__WHAT THE EXERCISE ASKS__
Each entry below should appear again exactly as written, without pictures.

__DATA FOR ANALYSIS__

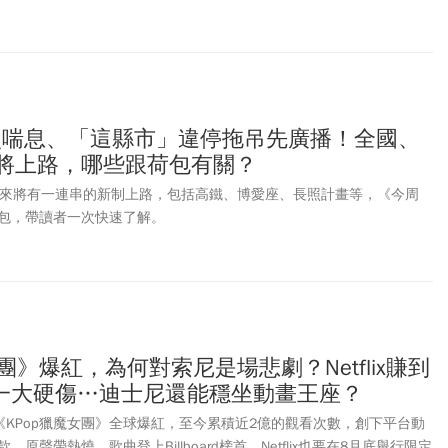
照喘息、「這縣市」違停拖吊先廣播！全國、
規將上路，哪些跟荷包有關？
下來將有一連串的新制上路，包括高鐵、博愛座、長照計畫等，《今周
包，帶讀者一次快速了解。
女團》爆紅，為何對索尼是場悲劇？Netflix賺到
一大硬傷…迪士尼還能穩坐動畫王座？
畫電影《KPop獵魔女團》全球爆紅，至今累積近2億的觀看次數，創下平台動
原聲帶熱燒、歌曲登上Billboard榜首，Netflix也要在8月底舉行限定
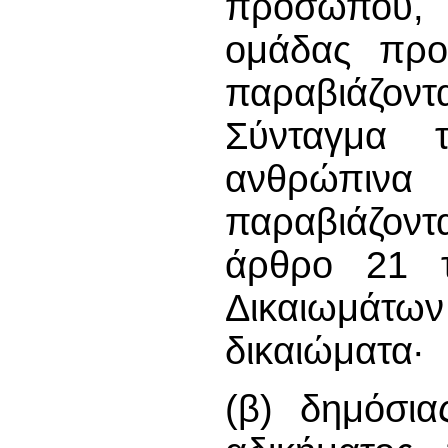
προσώπου, 
ομάδας πρ
παραβιάζοντ
Σύνταγμα τ
ανθρώπιν
παραβιάζοντ
άρθρο 21 
Δικαιωμάτ
δικαιώματα·
(β) δημόσι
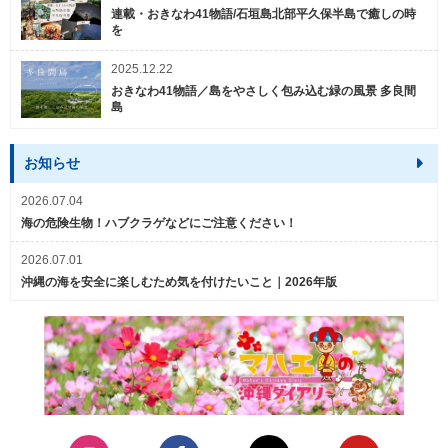
連載・おきなわ41物語/石垣島北部平久保半島で癒しの時
を
2025.12.22
おきなわ41物語／島をやさしく包み込む緑の風景 多良間
島
お知らせ
2026.07.04
海の危険生物！ハブクラゲなどにご注意ください！
2026.07.01
沖縄の海を安全に楽しむため気を付けたいこと｜2026年版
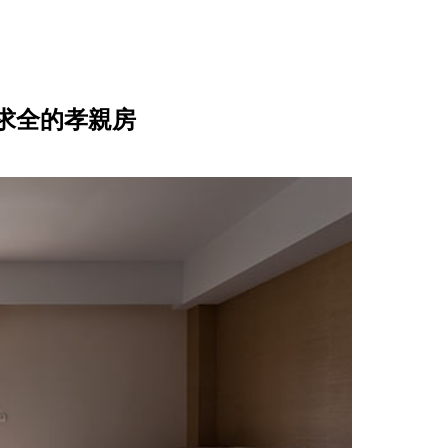
求全的孝親房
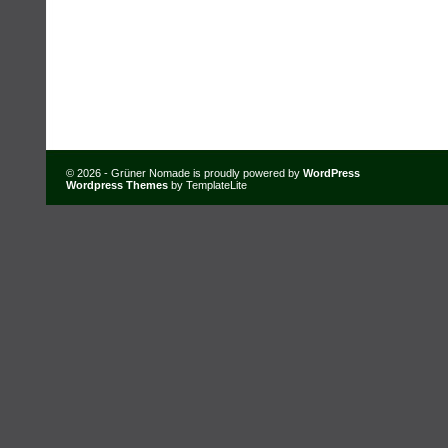
© 2026 - Grüner Nomade is proudly powered by
WordPress
Wordpress Themes
by TemplateLite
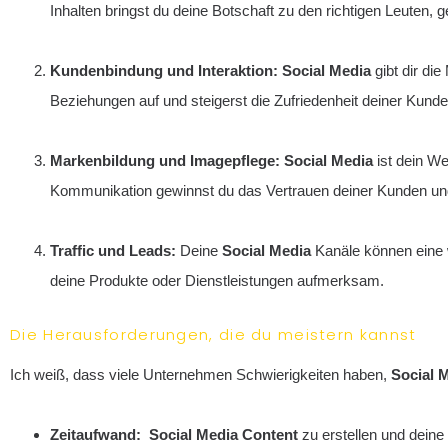
Inhalten bringst du deine Botschaft zu den richtigen Leuten,
Kundenbindung und Interaktion:
Social Media
gibt dir di
Beziehungen auf und steigerst die Zufriedenheit deiner Kunde
Markenbildung und Imagepflege:
Social Media
ist dein We
Kommunikation gewinnst du das Vertrauen deiner Kunden und 
Traffic und Leads:
Deine
Social Media
Kanäle können eine w
deine Produkte oder Dienstleistungen aufmerksam.
Die Herausforderungen, die du meistern kannst
Ich weiß, dass viele Unternehmen Schwierigkeiten haben,
Social 
Zeitaufwand:
Social Media Content
zu erstellen und deine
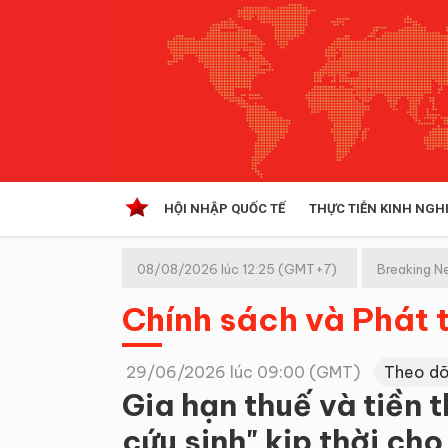
HỘI NHẬP QUỐC TẾ
THỰC TIỄN KINH NGH
HỘI NHẬP QUỐC TẾ
VĂN 
08/08/2026 lúc 12:25 (GMT+7)
Breaking N
Kinh tế hội nhập
Chính sách và Phát t
Doanh nghiệp
NGHIÊN CỨU PHÁP LUẬT
THỰC
29/06/2026 lúc 09:00 (GMT)
Theo dõ
Gia hạn thuế và tiền
cứu sinh" kịp thời ch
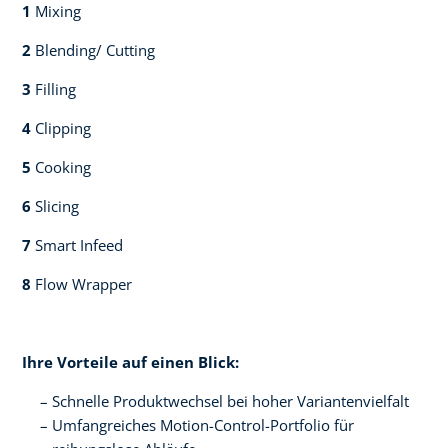
1
Mixing​​
2
Blending/ Cutting​​
3
Filling​​
4
Clipping​​
5
Cooking​​
6
Slicing​​
7
Smart Infeed​​
8
Flow Wrapper​
Ihre Vorteile auf einen Blick:​
Schnelle Produktwechsel bei hoher Variantenvielfalt​
Umfangreiches Motion-Control-Portfolio für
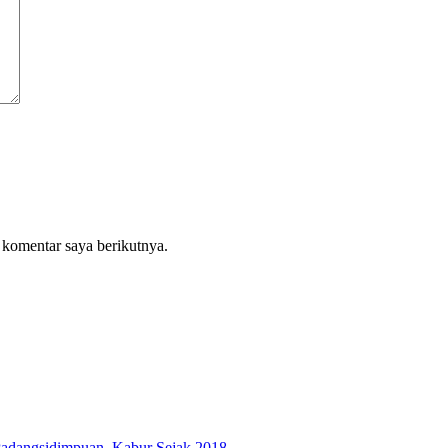
 komentar saya berikutnya.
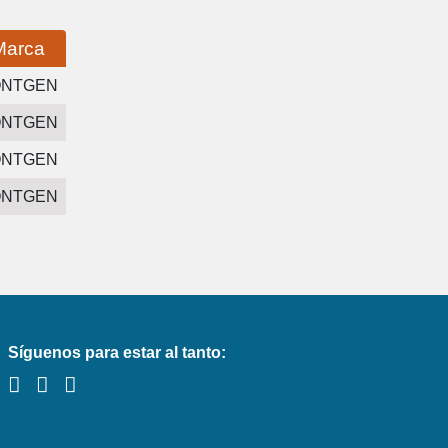
Marca
ONTGEN
ONTGEN
ONTGEN
ONTGEN
Síguenos para estar al tanto:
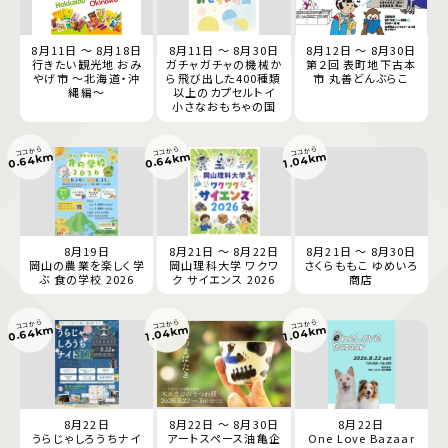
8月11日 ～ 8月18日
8月11日 ～ 8月30日
8月12日 ～ 8月30日
行きたい観光地 おみ
ガチャガチャの機械か
第２回 表町地下古本
やげ市 ～北海道・沖
ら飛び出した400種類
市 丸善どんぶらこ
縄編～
以上のカプセルトイ
小さなおもちゃの国
ココから
ココから
ココから
0.64km
0.64km
1.04km
8月19日
8月21日 ～ 8月22日
8月21日 ～ 8月30日
岡山の農業を楽しく学
岡山理科大学 ワクワ
さくらももこ ゆめいろ
ぶ 食の学校 2026
ク サイエンス 2026
商店
ココから
ココから
ココから
0.64km
1.04km
1.04km
8月22日
8月22日 ～ 8月30日
8月22日
うらじゃしろうちナイ
アートスペース油亀企
One Love Bazaar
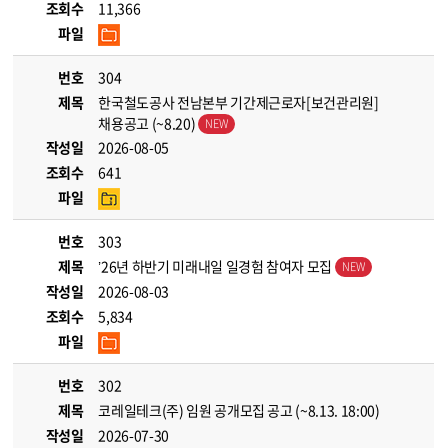
조회수
11,366
파일
번호
304
제목
한국철도공사 전남본부 기간제근로자[보건관리원]
채용공고 (~8.20)
작성일
2026-08-05
조회수
641
파일
번호
303
제목
’26년 하반기 미래내일 일경험 참여자 모집
작성일
2026-08-03
조회수
5,834
파일
번호
302
제목
코레일테크(주) 임원 공개모집 공고 (~8.13. 18:00)
작성일
2026-07-30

__RESPONSE__
照喘息、「這縣市」違停拖吊先廣播！全國、
規將上路，哪些跟荷包有關？
下來將有一連串的新制上路，包括高鐵、博愛座、長照計畫等，《今周
包，帶讀者一次快速了解。
女團》爆紅，為何對索尼是場悲劇？Netflix賺到
一大硬傷…迪士尼還能穩坐動畫王座？
畫電影《KPop獵魔女團》全球爆紅，至今累積近2億的觀看次數，創下平台動
原聲帶熱燒、歌曲登上Billboard榜首，Netflix也要在8月底舉行限定
προσώπου, 
ομάδας πρ
παραβιάζοντ
Σύνταγμα τ
ανθρώπιν
παραβιάζοντ
άρθρο 21 
Δικαιωμάτ
δικαιώματα·
(β) δημόσι
連載・おきなわ41物語/石垣島北部平久保半島で癒しの時
を
2025.12.22
おきなわ41物語／島をやさしく包み込む緑の風景 多良間
島
お知らせ
2026.07.04
海の危険生物！ハブクラゲなどにご注意ください！
2026.07.01
沖縄の海を安全に楽しむため気を付けたいこと｜2026年版
求全的孝親房
© 2026 - Grüner Nomade is proudly powered by
WordPress
Wordpress Themes
by TemplateLite
Inhalten bringst du deine Botschaft zu den richtigen Leuten,
Kundenbindung und Interaktion:
Social Media
gibt dir di
Beziehungen auf und steigerst die Zufriedenheit deiner Kunde
Markenbildung und Imagepflege:
Social Media
ist dein We
Kommunikation gewinnst du das Vertrauen deiner Kunden und 
Traffic und Leads:
Deine
Social Media
Kanäle können eine w
deine Produkte oder Dienstleistungen aufmerksam.
Die Herausforderungen, die du meistern kannst
Ich weiß, dass viele Unternehmen Schwierigkeiten haben,
Social 
Zeitaufwand:
Social Media Content
zu erstellen und deine
HỘI NHẬP QUỐC TẾ
THỰC TIỄN KINH NGH
HỘI NHẬP QUỐC TẾ
VĂN 
08/08/2026 lúc 12:25 (GMT+7)
Breaking N
Kinh tế hội nhập
Chính sách và Phát t
Doanh nghiệp
NGHIÊN CỨU PHÁP LUẬT
THỰC
29/06/2026 lúc 09:00 (GMT)
Theo dõ
Gia hạn thuế và tiền
cứu sinh" kịp thời ch
1
Mixing​​
2
Blending/ Cutting​​
3
Filling​​
4
Clipping​​
5
Cooking​​
6
Slicing​​
7
Smart Infeed​​
8
Flow Wrapper​
Ihre Vorteile auf einen Blick:​
Schnelle Produktwechsel bei hoher Variantenvielfalt​
Umfangreiches Motion-Control-Portfolio für
 komentar saya berikutnya.
Marca
ONTGEN
ONTGEN
ONTGEN
ONTGEN
Síguenos para estar al tanto:
8月11日 ～ 8月18日
8月11日 ～ 8月30日
8月12日 ～ 8月30日
行きたい観光地 おみ
ガチャガチャの機械か
第２回 表町地下古本
やげ市 ～北海道・沖
ら飛び出した400種類
市 丸善どんぶらこ
縄編～
以上のカプセルトイ
小さなおもちゃの国
ココから
ココから
ココから
0.64km
0.64km
1.04km
8月19日
8月21日 ～ 8月22日
8月21日 ～ 8月30日
岡山の農業を楽しく学
岡山理科大学 ワクワ
さくらももこ ゆめいろ
ぶ 食の学校 2026
ク サイエンス 2026
商店
ココから
ココから
ココから
0.64km
1.04km
1.04km
8月22日
8月22日 ～ 8月30日
8月22日
うらじゃしろうちナイ
アートスペース油亀企
One Love Bazaar
조회수
11,366
파일
번호
304
제목
한국철도공사 전남본부 기간제근로자[보건관리원]
채용공고 (~8.20)
작성일
2026-08-05
조회수
641
파일
번호
303
제목
’26년 하반기 미래내일 일경험 참여자 모집
작성일
2026-08-03
조회수
5,834
파일
번호
302
제목
코레일테크(주) 임원 공개모집 공고 (~8.13. 18:00)
작성일
2026-07-30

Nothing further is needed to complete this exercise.